A few weeks earlier, on February 4, 2013, the Shenzhen Intermediate People’s Court issued two rulings in the dispute between Huawei and InterDigital. 


InterDigital holds patents that are essential to implementing 3G mobile telecommunication standards, and the dispute essentially centered around the terms on which Huawei can use the patents.  In July 2011, InterDigital filed actions before the US International Trade Commission (“ITC“) and the District Court in Delaware against Huawei, ZTE and Nokia, alleging patent infringement.   In December 2011, Huawei filed two lawsuits in Shenzhen – the location of its headquarters – inter aliaclaiming that InterDigital had violated the AML.


According to the Shenzhen Intermediate People’s Court, InterDigital breached its obligation to license its standard essential patents (“SEPs“) under fair, reasonable and non-discriminatory (“FRAND“) terms to any company that wants to implement the relevant standards, as it had promised to the European Telecommunications Standards Institute.  The court found that by filing complaints to the ITC and the Delaware District Court to seek an injunction to ban Huawei from using those patents – while the negotiations with Huawei to license the SEPs were still ongoing – InterDigital violated its FRAND obligation.

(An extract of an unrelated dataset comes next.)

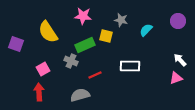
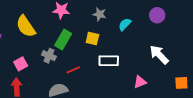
yellow square: (106, 36) -> (92, 39), moved
green rectangle: (85, 45) -> (63, 40), turned -36
white arrow: (180, 60) -> (159, 55), size x1.5
pink triangle: (176, 78) -> (140, 82), moved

The court held the FRAND breach – together with InterDigital’s licensing offers – to be a means to extract excessive royalties from Huawei, and condemned it as an abuse of dominance in violation of the AML. Moreover, the Shenzhen court also held that InterDigital’s licensing of SEPs with the licensing of non-essential patents in its portfolio constitutes illegal tying.


Finally, in the other judgment issued on the same day, the court reportedly ruled that the FRAND rate for InterDigital’s 2G, 3G and 4G essential Chinese patents should not exceed 0.019% of the actual sales prices of Huawei’s products incorporating the patent technology. 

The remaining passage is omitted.